Publications [#383334] of Yu Tong

Papers Published

1. Berry, DW; Tong, Y; Khattar, T; White, A; Kim, TI; Low, GH; Boixo, S; Ding, Z; Lin, L; Lee, S; Chan, GKL; Babbush, R; Rubin, NC, Rapid Initial-State Preparation for the Quantum Simulation of Strongly Correlated Molecules, Prx Quantum, vol. 6 no. 2 (April, 2025), American Physical Society (APS) [doi]
   (last updated on 2026/01/16)

   Abstract:
   Studies on quantum algorithms for ground-state energy estimation often assume perfect ground-state preparation; however, in reality the initial state will have imperfect overlap with the true ground state. Here, we address that problem in two ways: by faster preparation of matrix-product-state (MPS) approximations and by more efficient filtering of the prepared state to find the ground-state energy. We show how to achieve unitary synthesis with a Toffoli complexity about 7× lower than that in prior work and use that to derive a more efficient MPS-preparation method. For filtering, we present two different approaches: sampling and binary search. For both, we use the theory of window functions to avoid large phase errors and minimize the complexity. We find that the binary-search approach provides better scaling with the overlap at the cost of a larger constant factor, such that it will be preferred for overlaps less than about 0.003. Finally, we estimate the total resources to perform ground-state energy estimation of Fe-S cluster systems, including the FeMo cofactor by estimating the overlap of different MPS initial states with potential ground states of the FeMo cofactor using an extrapolation procedure.

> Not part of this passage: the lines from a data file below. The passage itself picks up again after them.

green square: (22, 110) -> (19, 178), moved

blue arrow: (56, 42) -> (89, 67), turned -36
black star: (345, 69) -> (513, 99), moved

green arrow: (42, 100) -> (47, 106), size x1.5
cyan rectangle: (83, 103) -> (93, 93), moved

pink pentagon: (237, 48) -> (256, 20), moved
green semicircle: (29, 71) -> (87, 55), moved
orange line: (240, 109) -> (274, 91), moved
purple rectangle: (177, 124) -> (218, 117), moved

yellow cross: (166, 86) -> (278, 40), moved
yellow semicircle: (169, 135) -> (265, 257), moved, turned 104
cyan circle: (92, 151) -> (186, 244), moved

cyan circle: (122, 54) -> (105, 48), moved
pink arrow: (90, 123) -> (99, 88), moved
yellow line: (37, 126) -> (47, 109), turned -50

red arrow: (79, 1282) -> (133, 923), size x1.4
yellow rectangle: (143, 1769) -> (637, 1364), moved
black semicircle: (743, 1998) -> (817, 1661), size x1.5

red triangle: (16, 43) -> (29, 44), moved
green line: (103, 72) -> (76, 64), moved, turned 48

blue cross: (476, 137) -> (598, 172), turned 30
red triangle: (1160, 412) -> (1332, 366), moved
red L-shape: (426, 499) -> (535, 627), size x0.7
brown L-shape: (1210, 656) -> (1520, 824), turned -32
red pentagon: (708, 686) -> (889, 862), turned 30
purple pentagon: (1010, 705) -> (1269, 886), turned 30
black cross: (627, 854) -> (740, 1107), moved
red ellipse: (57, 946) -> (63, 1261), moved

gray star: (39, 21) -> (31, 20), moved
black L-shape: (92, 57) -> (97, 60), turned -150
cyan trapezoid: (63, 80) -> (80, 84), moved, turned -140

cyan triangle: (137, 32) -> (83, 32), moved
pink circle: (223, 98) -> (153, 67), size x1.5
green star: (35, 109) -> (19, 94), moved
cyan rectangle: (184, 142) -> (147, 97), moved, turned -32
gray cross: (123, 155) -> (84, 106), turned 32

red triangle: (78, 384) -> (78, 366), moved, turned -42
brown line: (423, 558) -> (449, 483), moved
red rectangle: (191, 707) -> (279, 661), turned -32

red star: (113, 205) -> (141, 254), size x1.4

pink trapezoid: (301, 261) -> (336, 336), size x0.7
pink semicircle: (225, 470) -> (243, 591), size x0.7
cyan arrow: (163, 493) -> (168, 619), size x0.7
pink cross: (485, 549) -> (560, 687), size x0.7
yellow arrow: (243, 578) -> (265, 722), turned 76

With a modest MPS bond dimension of 4000, our procedure produces an estimate of approximately 0.9 overlap squared with a candidate ground state of the FeMo cofactor, producing a total resource estimate of 7.3×1010 Toffoli gates; neglecting the search over candidates and assuming the accuracy of the extrapolation, this validates prior estimates that have used perfect ground-state overlap. This presents an example of a practical path to prepare states of high overlap in a challenging-to-compute chemical system.